Brussels History

Over the coming months there will be four blog posts for each city on the Davis High School Baroque Ensemble’s 2020 England-France Tour tour: Place of Interest; Concert Venue; Music; History of the city. This week’s post, the sixteenth of the series, is on the history of Brussels.


Mont des Arts

Mont des Arts

Mont des Arts

Brussels – Bruxelles, the capital of Belgium, is in the region of Wallonia to the east of Bruges. Traces of human settlement go back to the Stone Age, and the area was later occupied by Ancient Rome. The city was founded c.980. and because of its location on the shores of the river Senne on an important trade route between Bruges, Ghent, and Cologne, Brussels became a flourishing commercial centre in the Middle Ages specialising in the textile trade. Flanders  and Wallonia were unified in 1831 to create Belgium (named for the ‘Belgae’, the indigenous peoples during the Roman period), but to this day Flemish is spoken in the north of the country, and French in the south. Brussels serves as the de facto capital of the European Union, and is the headquarters of NATO.

 

Medieval Brussels

Medieval Brussels

Medieval Brussels

Unlike Bruges, there is little left from the medieval period in Brussels. As was typical of medieval cities in Europe, Brussels was surrounded by a wall.The first city wall was placed around Brussels in the 12th or 13th century.

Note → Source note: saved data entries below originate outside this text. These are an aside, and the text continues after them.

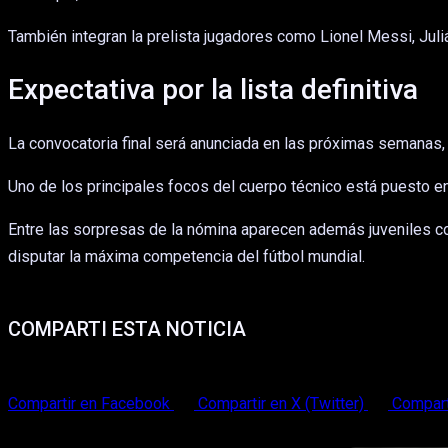
También integran la prelista jugadores como Lionel Messi, Juli
Expectativa por la lista definitiva
La convocatoria final será anunciada en las próximas semanas, 
Uno de los principales focos del cuerpo técnico está puesto en
Entre las sorpresas de la nómina aparecen además juveniles com
disputar la máxima competencia del fútbol mundial.
COMPARTI ESTA NOTICIA
Compartir en Facebook
Compartir en X (Twitter)
Compart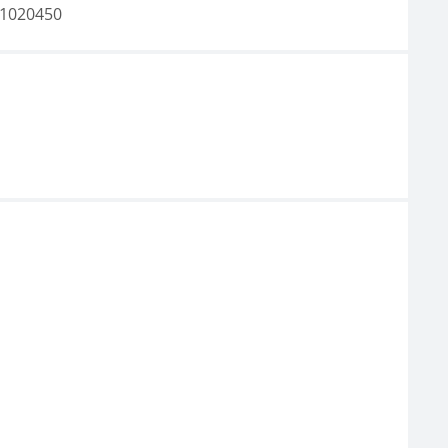
1020450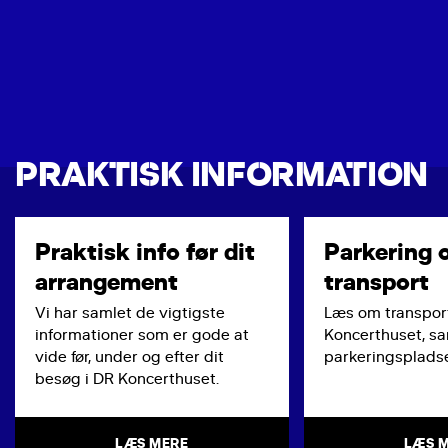
PRAKTISK INFORMATION
Praktisk info før dit
Parkering 
arrangement
transport
Vi har samlet de vigtigste
Læs om transport
informationer som er gode at
Koncerthuset, s
vide før, under og efter dit
parkeringspladse
besøg i DR Koncerthuset.
LÆS MERE
LÆS 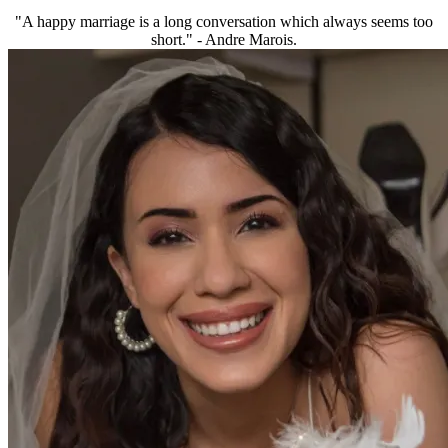
"A happy marriage is a long conversation which always seems too
short." - Andre Marois.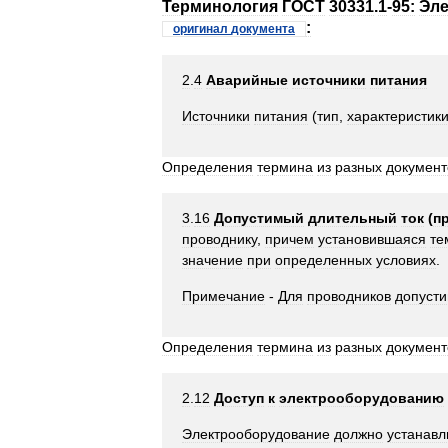
Терминология
ГОСТ
30331
.
1
-
95:
Эле
:
оригинал
документа
2
.
4
Аварийные
источники
питания
Источники
питания
(
тип
,
характеристик
Определения
термина
из
разных
документ
3
.
16
Допустимый
длительный
ток
(
п
проводнику
,
причем
установившаяся
те
значение
при
определенных
условиях
.
Примечание
-
Для
проводников
допуст
Определения
термина
из
разных
документ
2
.
12
Доступ
к
электрооборудованию
Электрооборудование
должно
устанавл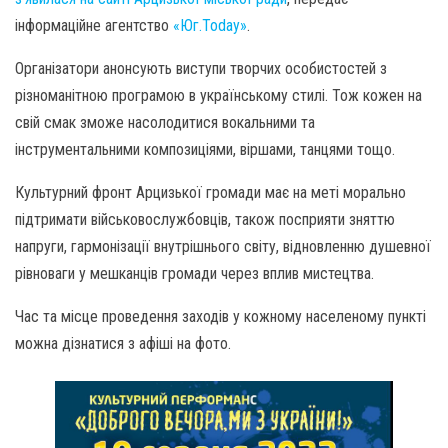
інформаційне агентство
«Юг.Today»
.
Організатори анонсують виступи творчих особистостей з
різноманітною програмою в українському стилі. Тож кожен на
свій смак зможе насолодитися вокальними та
інструментальними композиціями, віршами, танцями тощо.
Культурний фронт Арцизької громади має на меті морально
підтримати військовослужбовців, також посприяти зняттю
напруги, гармонізації внутрішнього світу, відновленню душевної
рівноваги у мешканців громади через вплив мистецтва.
Час та місце проведення заходів у кожному населеному пункті
можна дізнатися з афіші на фото.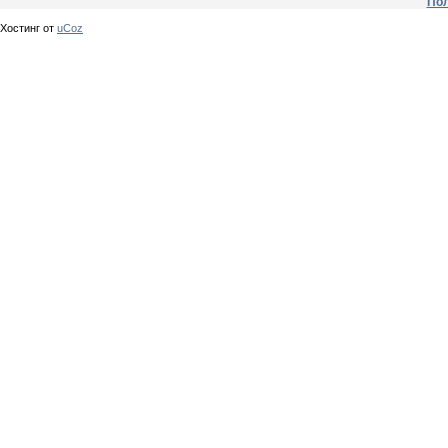
Пол
Хостинг от
uCoz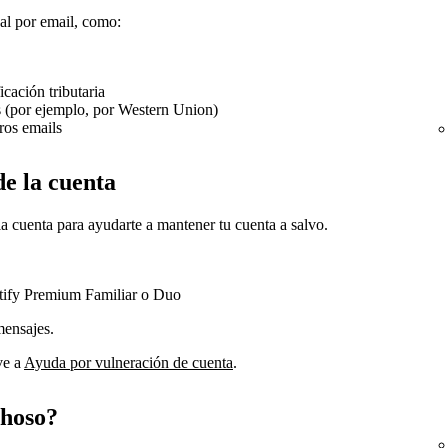
al por email, como:
cación tributaria
s (por ejemplo, por Western Union)
ros emails
de la cuenta
a cuenta para ayudarte a mantener tu cuenta a salvo.
tify Premium Familiar o Duo
mensajes.
ve a
Ayuda por vulneración de cuenta
.
choso?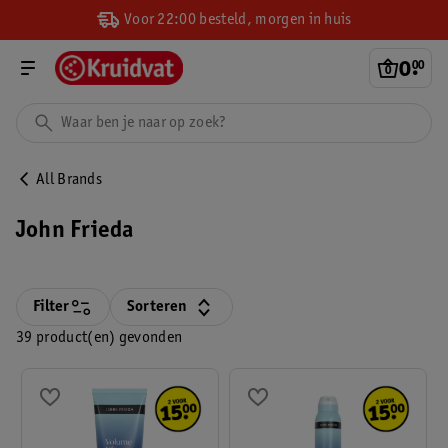
Voor 22:00 besteld, morgen in huis
0
.
00
All Brands
John Frieda
Filter
Sorteren
39 product(en) gevonden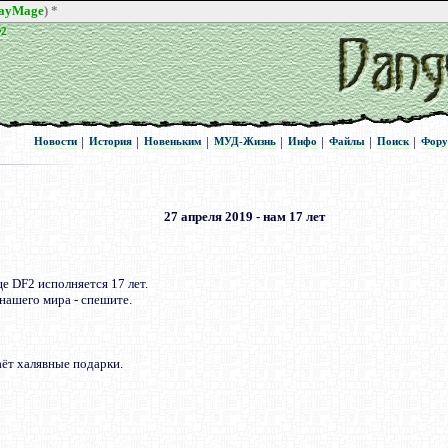
rayMage
) *
Ф2
Ф2
|
|
|
|
|
|
|
Новости
История
Новеньким
МУД-Жизнь
Инфо
Файлы
Поиск
Фор
Новости
История
Новеньким
МУД-Жизнь
Инфо
Файлы
Поиск
Фор
27 апреля 2019 - нам 17 лет
е DF2 исполняется 17 лет.
нашего мира - спешите.
аёт халявные подарки.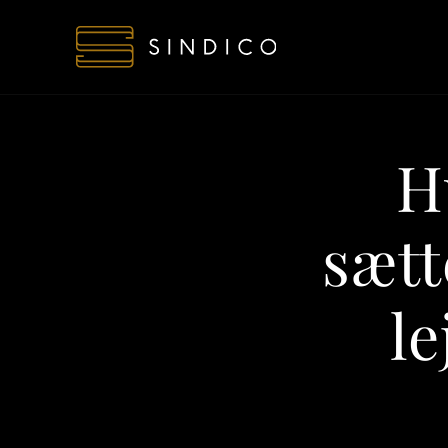
H
sætt
le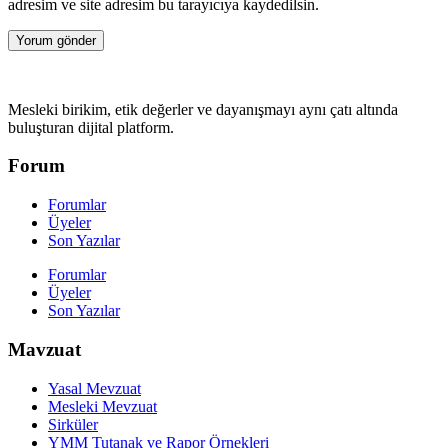
adresim ve site adresim bu tarayıcıya kaydedilsin.
Mesleki birikim, etik değerler ve dayanışmayı aynı çatı altında
buluşturan dijital platform.
Forum
Forumlar
Üyeler
Son Yazılar
Forumlar
Üyeler
Son Yazılar
Mavzuat
Yasal Mevzuat
Mesleki Mevzuat
Sirküler
YMM Tutanak ve Rapor Örnekleri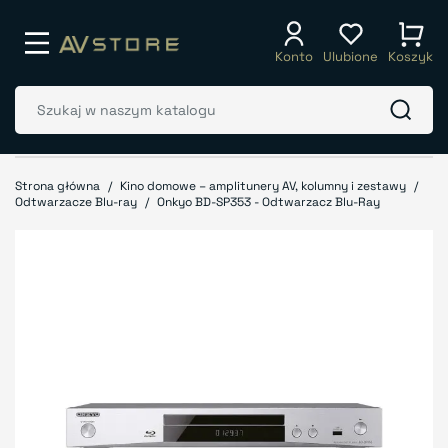
Konto
Ulubione
Koszyk
Strona główna
Kino domowe – amplitunery AV, kolumny i zestawy
Odtwarzacze Blu-ray
Onkyo BD-SP353 - Odtwarzacz Blu-Ray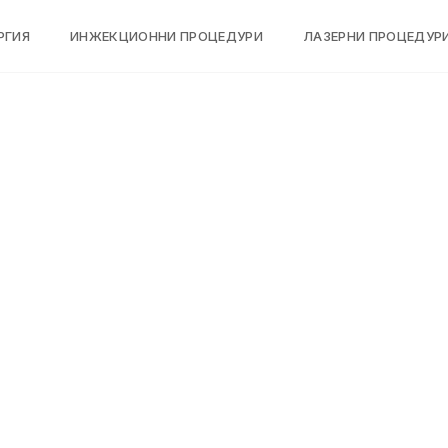
РГИЯ
ИНЖЕКЦИОННИ ПРОЦЕДУРИ
ЛАЗЕРНИ ПРОЦЕДУР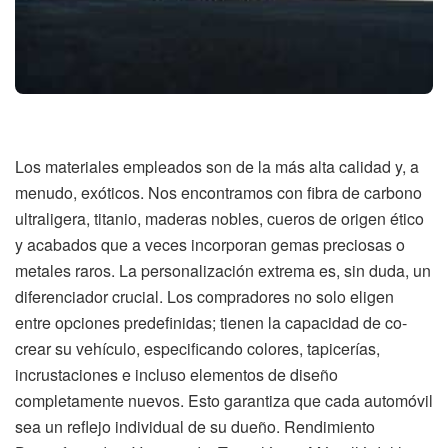
Los materiales empleados son de la más alta calidad y, a
menudo, exóticos. Nos encontramos con fibra de carbono
ultraligera, titanio, maderas nobles, cueros de origen ético
y acabados que a veces incorporan gemas preciosas o
metales raros. La personalización extrema es, sin duda, un
diferenciador crucial. Los compradores no solo eligen
entre opciones predefinidas; tienen la capacidad de co-
crear su vehículo, especificando colores, tapicerías,
incrustaciones e incluso elementos de diseño
completamente nuevos. Esto garantiza que cada automóvil
sea un reflejo individual de su dueño. Rendimiento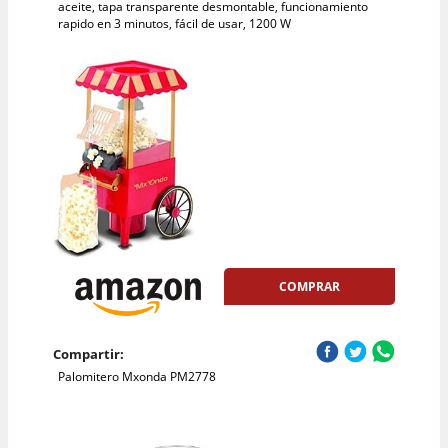
aceite, tapa transparente desmontable, funcionamiento
rapido en 3 minutos, fácil de usar, 1200 W
COMPRAR
Compartir:
Palomitero Mxonda PM2778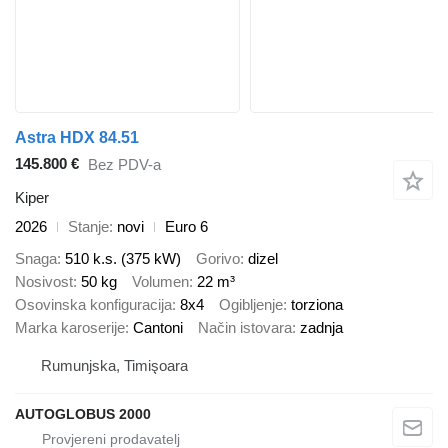
Astra HDX 84.51
145.800 €
Bez PDV-a
Kiper
2026
Stanje
novi
Euro 6
Snaga
510 k.s. (375 kW)
Gorivo
dizel
Nosivost
50 kg
Volumen
22 m³
Osovinska konfiguracija
8x4
Ogibljenje
torziona
Marka karoserije
Cantoni
Način istovara
zadnja
Rumunjska, Timişoara
AUTOGLOBUS 2000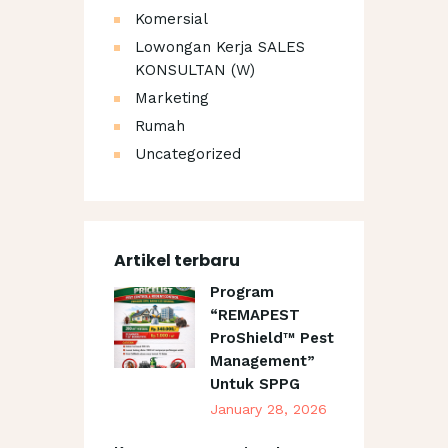
Komersial
Lowongan Kerja SALES
KONSULTAN (W)
Marketing
Rumah
Uncategorized
Artikel terbaru
Program
“REMAPEST
ProShield™ Pest
Management”
Untuk SPPG
January 28, 2026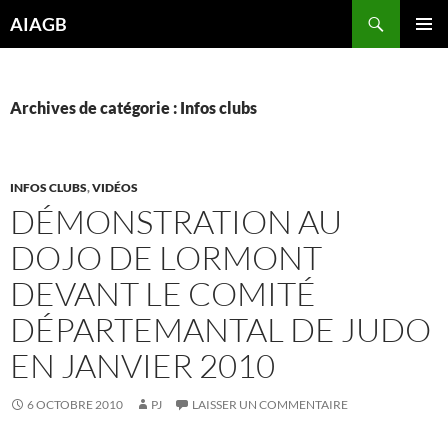
Aller
Recherche
AIAGB
au
MENU
contenu
PRINCI
Archives de catégorie : Infos clubs
INFOS CLUBS
,
VIDÉOS
DÉMONSTRATION AU
DOJO DE LORMONT
DEVANT LE COMITÉ
DÉPARTEMANTAL DE JUDO
EN JANVIER 2010
6 OCTOBRE 2010
PJ
LAISSER UN COMMENTAIRE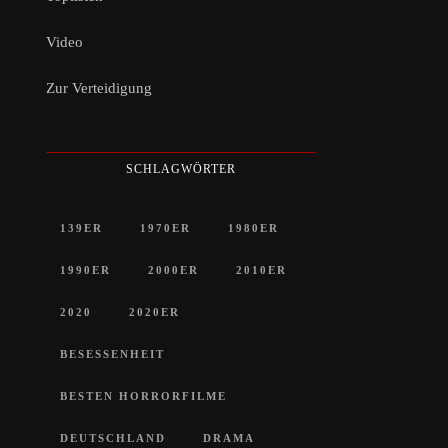
Video
Zur Verteidigung
SCHLAGWÖRTER
139ER
1970ER
1980ER
1990ER
2000ER
2010ER
2020
2020ER
BESESSENHEIT
BESTEN HORRORFILME
DEUTSCHLAND
DRAMA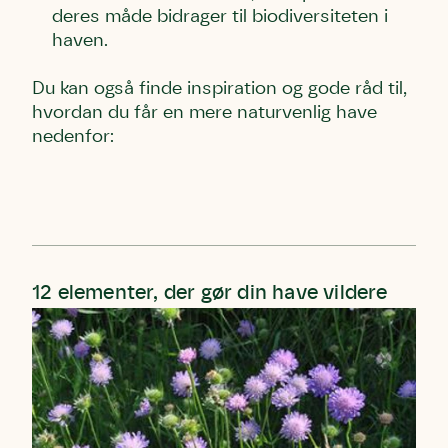
deres måde bidrager til biodiversiteten i
haven.
Du kan også finde inspiration og gode råd til,
hvordan du får en mere naturvenlig have
nedenfor:
Skriv under (hjørring)
Sund Limfjord
Storken tilbage til Kolding
12 elementer, der gør din have vildere
Fornavn
Fornavn
Fornavn
Efternavn
Efternavn
Efternavn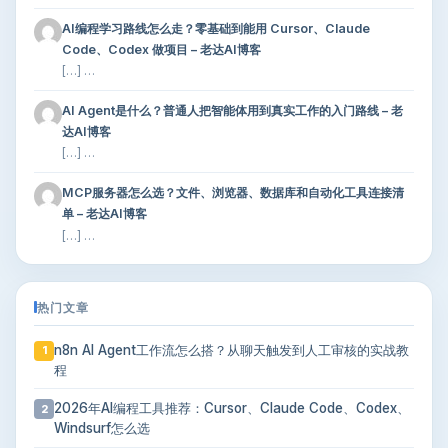
AI编程学习路线怎么走？零基础到能用 Cursor、Claude
Code、Codex 做项目 – 老达AI博客
[…] …
AI Agent是什么？普通人把智能体用到真实工作的入门路线 – 老
达AI博客
[…] …
MCP服务器怎么选？文件、浏览器、数据库和自动化工具连接清
单 – 老达AI博客
[…] …
热门文章
n8n AI Agent工作流怎么搭？从聊天触发到人工审核的实战教
1
程
2026年AI编程工具推荐：Cursor、Claude Code、Codex、
2
Windsurf怎么选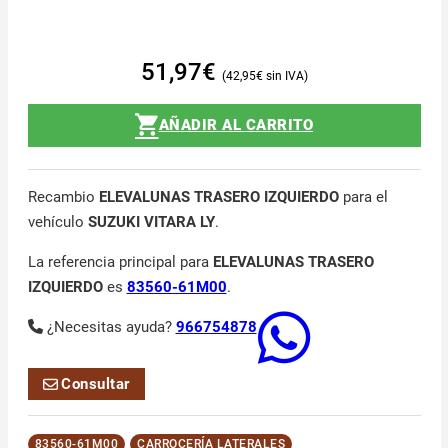
51,97
€
42,95
€
AÑADIR AL CARRITO
Recambio
ELEVALUNAS TRASERO IZQUIERDO
para el
vehículo
SUZUKI VITARA LY
.
La referencia principal para
ELEVALUNAS TRASERO
IZQUIERDO
es
83560-61M00
.
¿Necesitas ayuda?
966754878
Consultar
83560-61M00
CARROCERÍA LATERALES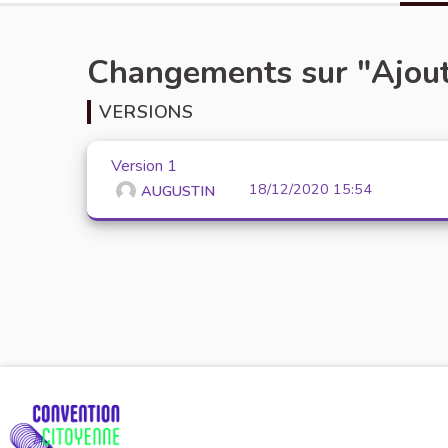
Changements sur "Ajoute
VERSIONS
Version 1
18/12/2020 15:54
AUGUSTIN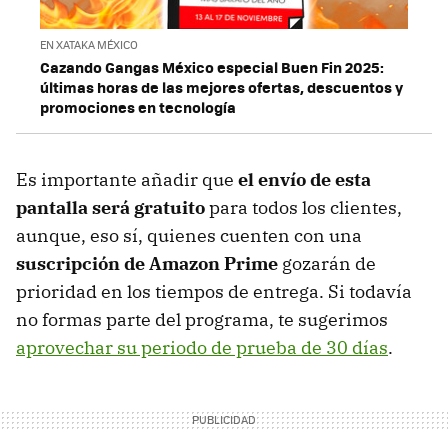
EN XATAKA MÉXICO
Cazando Gangas México especial Buen Fin 2025:
últimas horas de las mejores ofertas, descuentos y
promociones en tecnología
Es importante añadir que
el envío de esta
pantalla será gratuito
para todos los clientes,
aunque, eso sí, quienes cuenten con una
suscripción de Amazon Prime
gozarán de
prioridad en los tiempos de entrega. Si todavía
no formas parte del programa, te sugerimos
aprovechar su periodo de prueba de 30 días
.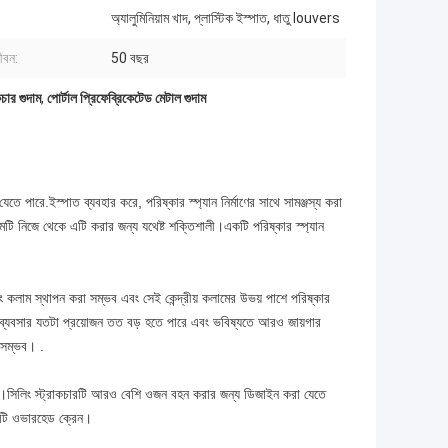
অ্যালুমিনিয়াম খাদ, প্লাস্টিক ইস্পাত, ধাতু louvers
ীবন:
50 বছর
কচার গুদাম
,
পোর্টাল প্রিফেব্রিকেটেড মেটাল গুদাম
পারে.ইস্পাত ব্যবহার করে, পরিষ্কার স্প্যান নির্মাণের সাথে সামঞ্জস্য করা
মটি নিজে থেকে এটি করার জন্য যথেষ্ট শক্তিশালী।একটি পরিষ্কার স্প্যান
ারিং কলাম স্থাপন করা সম্ভব এবং সেই কেন্দ্রীয় কলামের উভয় পাশে পরিষ্কার
টি ব্যবসার যতটা প্রয়োজন তত বড় হতে পারে এবং ভবিষ্যতে আরও জায়গার
 সম্ভব। .
 দেয়।সিলিং স্ট্রাকচারটি আরও বেশি ওজন বহন করার জন্য ডিজাইন করা যেতে
একটি ওভারহেড ক্রেন।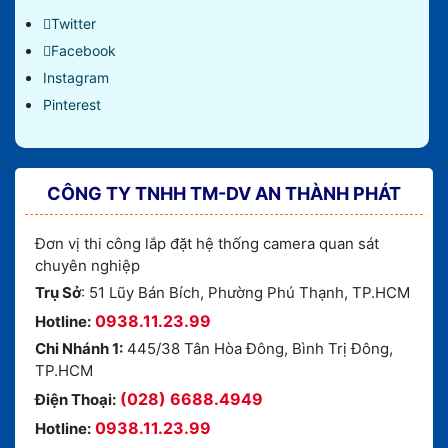
Twitter
Facebook
Instagram
Pinterest
CÔNG TY TNHH TM-DV AN THÀNH PHÁT
Đơn vị thi công lắp đặt hệ thống camera quan sát
chuyên nghiệp
Trụ Sở
: 51 Lũy Bán Bích, Phường Phú Thạnh, TP.HCM
0938.11.23.99
Hotline:
Chi Nhánh 1:
445/38 Tân Hòa Đông, Bình Trị Đông,
TP.HCM
(028) 6688.4949
Điện Thoại:
0938.11.23.99
Hotline: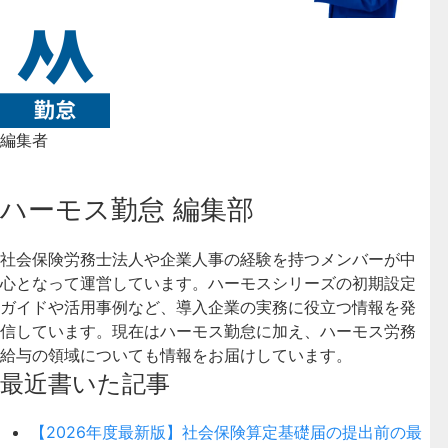
編集者
ハーモス勤怠 編集部
社会保険労務士法人や企業人事の経験を持つメンバーが中
心となって運営しています。ハーモスシリーズの初期設定
ガイドや活用事例など、導入企業の実務に役立つ情報を発
信しています。現在はハーモス勤怠に加え、ハーモス労務
給与の領域についても情報をお届けしています。
最近書いた記事
【2026年度最新版】社会保険算定基礎届の提出前の最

One of its towers, named the Black Tower, still stands at the Place Sainte-Catherine. Other remaining parts of the first wall can be seen at Rue des Alexiens and Boulevard de l’Empereur. When the city started to expand beyond the walls, a stronger fortification was built in a similar design in the late 14th century. Both walls surrounded Brussels until the 16th century, when the first set was demolished. The destruction of the outer wall and its gates followed gradually throughout the 18th and 19th centuries.

 

Grande Place, Brussels

The Grand Place

The Grand Place

The Grand Place is the most impressive historical area of the city, and includes buildings from the Renaissance and Baroque periods. As the Grand Place, referred to in 1147 as the ‘lower market’, was situated close to the port on the Senne and along an important road, the marketplace did well as a bustling center for trade. The Grand Place was bombarded by the army of Louis XIV in 1695, and only the front of the Town Hall and some stone walls remained standing. The Grand Place was subsequently rebuilt in the original styles we see it today.

 

Ceremony of the Grand Oath, Great Sablon Square, Brussels, 1615

Ceremony of the Grand Oath, Great Sablon Square, Brussels, 1615

Ceremony of the Grand Oath, Great Sablon Square, Brussels, 1615

Another of the major squares in the city is Place du Grand Sablon. The original sablon area was unused wetland, grassland, and sand (‘sablon’ means fine-grained sand halfway between silt and sand) just outside the original city walls. The area was later used as a cemetary, and a small chapel was built there in the 14th century. In the 15th century, the neighbourhood was enlarged substantially, and the chapel was rebuilt as the larger and more elegant Église Notre-Dame du Sablon, still standing today.

There are fine examples of Art Nouveau and Art Deco architecture in the city, and striking contemporary buildings beyond the historic center; and a plan for a new entrance to Headquarters of the European Union.